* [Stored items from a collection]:
╔══

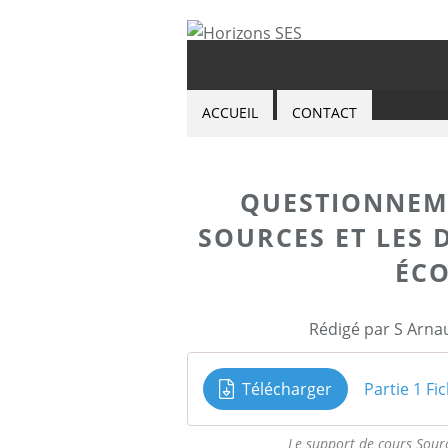
ACCUEIL
CONTACT
QUESTIONNEM
SOURCES ET LES 
ÉC
Rédigé par S Arna
Télécharger
Le support de cours Sourc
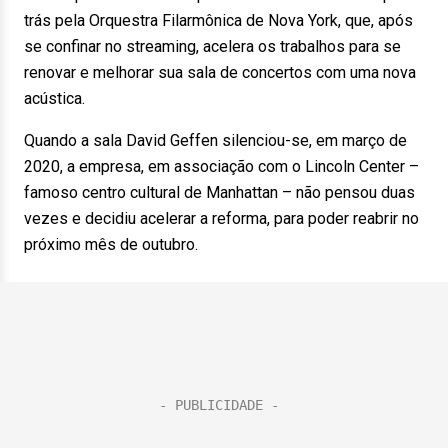
trás pela Orquestra Filarmônica de Nova York, que, após
se confinar no streaming, acelera os trabalhos para se
renovar e melhorar sua sala de concertos com uma nova
acústica.
Quando a sala David Geffen silenciou-se, em março de
2020, a empresa, em associação com o Lincoln Center –
famoso centro cultural de Manhattan – não pensou duas
vezes e decidiu acelerar a reforma, para poder reabrir no
próximo mês de outubro.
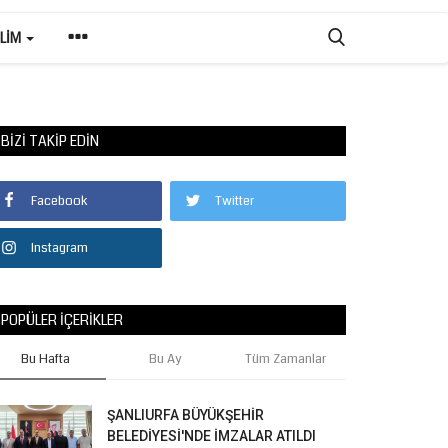
ILIM
BIZI TAKIP EDIN
Facebook
Twitter
Instagram
POPÜLER İÇERIKLER
Bu Hafta
Bu Ay
Tüm Zamanlar
ŞANLIURFA BÜYÜKŞEHİR
BELEDİYESİ'NDE İMZALAR ATILDI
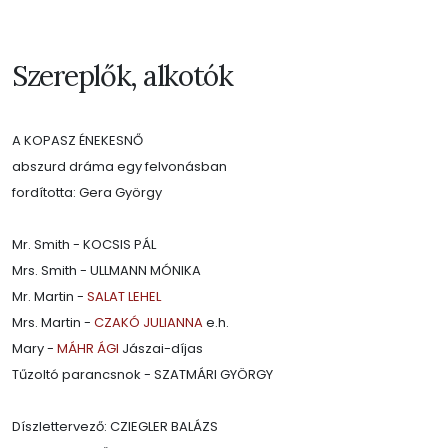
Szereplők, alkotók
A KOPASZ ÉNEKESNŐ
abszurd dráma egy felvonásban
fordította: Gera György
Mr. Smith - KOCSIS PÁL
Mrs. Smith - ULLMANN MÓNIKA
Mr. Martin -
SALAT LEHEL
Mrs. Martin -
CZAKÓ JULIANNA
e.h.
Mary -
MÁHR ÁGI
Jászai-díjas
Tűzoltó parancsnok - SZATMÁRI GYÖRGY
Díszlettervező: CZIEGLER BALÁZS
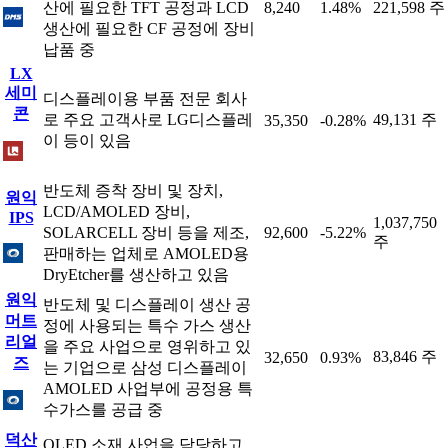
산에 필요한 TFT 공정과 LCD
8,240
1.48%
221,598 주
생산에 필요한 CF 공정에 장비
납품 중
LX
세미
디스플레이용 부품 전문 회사
콘
로 주요 고객사로 LG디스플레
49,131 주
35,350
-0.28%
이 등이 있음
반도체 증착 장비 및 장치,
원익
LCD/AMOLED 장비,
IPS
1,037,750
SOLARCELL 장비 등을 제조,
92,600
-5.22%
주
판매하는 업체로 AMOLED용
DryEtcher를 생산하고 있음
원익
반도체 및 디스플레이 생산 공
머트
정에 사용되는 특수 가스 생산
리얼
을 주요 사업으로 영위하고 있
83,846 주
32,650
0.93%
즈
는 기업으로 삼성 디스플레이
AMOLED 사업부에 공정용 특
수가스를 공급 중
덕산
OLED 소재 사업을 담당하고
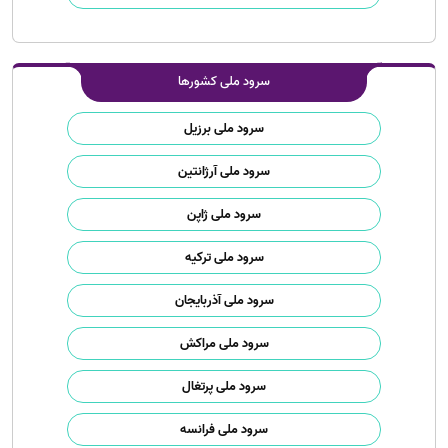
سرود ملی کشورها
سرود ملی برزیل
سرود ملی آرژانتین
سرود ملی ژاپن
سرود ملی ترکیه
سرود ملی آذربایجان
سرود ملی مراکش
سرود ملی پرتغال
سرود ملی فرانسه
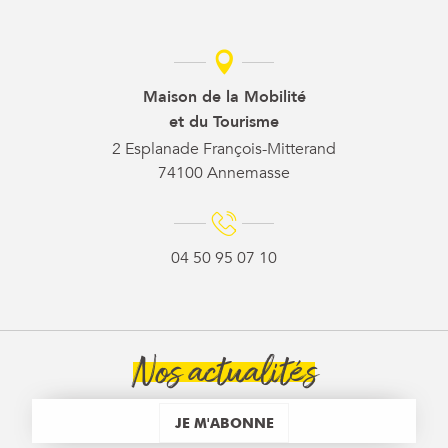
Maison de la Mobilité
et du Tourisme
2 Esplanade François-Mitterand
74100 Annemasse
04 50 95 07 10
Nos actualités
JE M'ABONNE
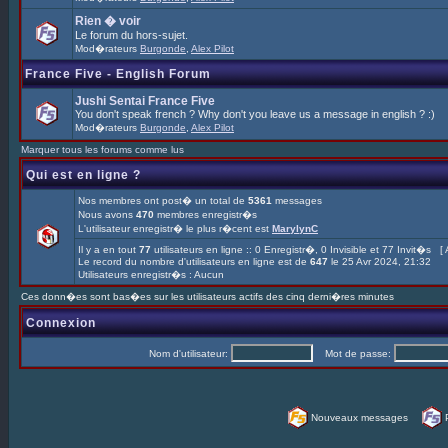
Rien � voir
Le forum du hors-sujet.
Mod�rateurs
Burgonde
,
Alex Pilot
France Five - English Forum
Jushi Sentai France Five
You don't speak french ? Why don't you leave us a message in english ? :)
Mod�rateurs
Burgonde
,
Alex Pilot
Marquer tous les forums comme lus
Qui est en ligne ?
Nos membres ont post� un total de
5361
messages
Nous avons
470
membres enregistr�s
L'utilisateur enregistr� le plus r�cent est
MarylynC
Il y a en tout
77
utilisateurs en ligne :: 0 Enregistr�, 0 Invisible et 77 Invit�s [
Le record du nombre d'utilisateurs en ligne est de
647
le 25 Avr 2024, 21:32
Utilisateurs enregistr�s : Aucun
Ces donn�es sont bas�es sur les utilisateurs actifs des cinq derni�res minutes
Connexion
Nom d'utilisateur:
Mot de passe:
Nouveaux messages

╚══

* [What you are asked to do]:
Write out the whole of the data exactly; the pictures stay out.

* [Solution to this exercise]:
ACCUEIL
CONTACT
QUESTIONNEM
SOURCES ET LES 
ÉC
Rédigé par S Arna
Télécharger
Le support de cours Sourc
trás pela Orquestra Filarmônica de Nova York, que, após
se confinar no streaming, acelera os trabalhos para se
renovar e melhorar sua sala de concertos com uma nova
acústica.
Quando a sala David Geffen silenciou-se, em março de
2020, a empresa, em associação com o Lincoln Center –
famoso centro cultural de Manhattan – não pensou duas
vezes e decidiu acelerar a reforma, para poder reabrir no
próximo mês de outubro.
ILIM
BIZI TAKIP EDIN
Facebook
Twitter
Instagram
POPÜLER İÇERIKLER
Bu Hafta
Bu Ay
Tüm Zamanlar
ŞANLIURFA BÜYÜKŞEHİR
BELEDİYESİ'NDE İMZALAR ATILDI
Szereplők, alkotók
A KOPASZ ÉNEKESNŐ
abszurd dráma egy felvonásban
fordította: Gera György
Mr. Smith - KOCSIS PÁL
Mrs. Smith - ULLMANN MÓNIKA
Mr. Martin -
SALAT LEHEL
Mrs. Martin -
CZAKÓ JULIANNA
e.h.
Mary -
MÁHR ÁGI
Jászai-díjas
Tűzoltó parancsnok - SZATMÁRI GYÖRGY
Díszlettervező: CZIEGLER BALÁZS
산에 필요한 TFT 공정과 LCD
8,240
1.48%
221,598 주
생산에 필요한 CF 공정에 장비
납품 중
LX
세미
디스플레이용 부품 전문 회사
콘
로 주요 고객사로 LG디스플레
49,131 주
35,350
-0.28%
이 등이 있음
반도체 증착 장비 및 장치,
원익
LCD/AMOLED 장비,
IPS
1,037,750
SOLARCELL 장비 등을 제조,
92,600
-5.22%
주
판매하는 업체로 AMOLED용
DryEtcher를 생산하고 있음
원익
반도체 및 디스플레이 생산 공
머트
정에 사용되는 특수 가스 생산
리얼
을 주요 사업으로 영위하고 있
83,846 주
32,650
0.93%
즈
는 기업으로 삼성 디스플레이
AMOLED 사업부에 공정용 특
수가스를 공급 중
덕산
OLED 소재 사업을 담당하고
سرود ملی کشورها
سرود ملی برزیل
سرود ملی آرژانتین
سرود ملی ژاپن
سرود ملی ترکیه
سرود ملی آذربایجان
سرود ملی مراکش
سرود ملی پرتغال
سرود ملی فرانسه
Maison de la Mobilité
et du Tourisme
2 Esplanade François-Mitterand
74100 Annemasse
04 50 95 07 10
Nos actualités
JE M'ABONNE
Rien � voir
Le forum du hors-sujet.
Mod�rateurs
Burgonde
,
Alex Pilot
France Five - English Forum
Jushi Sentai France Five
You don't speak french ? Why don't you leave us a message in english ? :)
Mod�rateurs
Burgonde
,
Alex Pilot
Marquer tous les forums comme lus
Qui est en ligne ?
Nos membres ont post� un total de
5361
messages
Nous avons
470
membres enregistr�s
L'utilisateur enregistr� le plus r�cent est
MarylynC
Il y a en tout
77
utilisateurs en ligne :: 0 Enregistr�, 0 Invisible et 77 Invit�s [
Le record du nombre d'utilisateurs en ligne est de
647
le 25 Avr 2024, 21:32
Utilisateurs enregistr�s : Aucun
Ces donn�es sont bas�es sur les utilisateurs actifs des cinq derni�res minutes
Connexion
Nom d'utilisateur:
Mot de passe:
Nouveaux messages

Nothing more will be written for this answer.